[DATA SHOWN Boundary: Start]

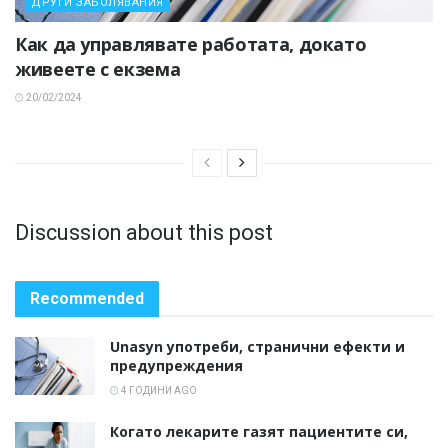
ДРУГИ ЗАБОЛЯВАНИЯ
Как да управлявате работата, докато
живеете с екзема
20/02/2024
Discussion about this post
Recommended
Unasyn употреби, странични ефекти и
предупреждения
4 ГОДИНИ AGO
Когато лекарите газят пациентите си,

[DATA SHOWN Boundary: End]

The entries above are to be copied exactly, with every picture left out.

### ANSWER TO THIS EXERCISE
ДРУГИ ЗАБОЛЯВАНИЯ
Как да управлявате работата, докато
живеете с екзема
20/02/2024
Discussion about this post
Recommended
Unasyn употреби, странични ефекти и
предупреждения
4 ГОДИНИ AGO
Когато лекарите газят пациентите си,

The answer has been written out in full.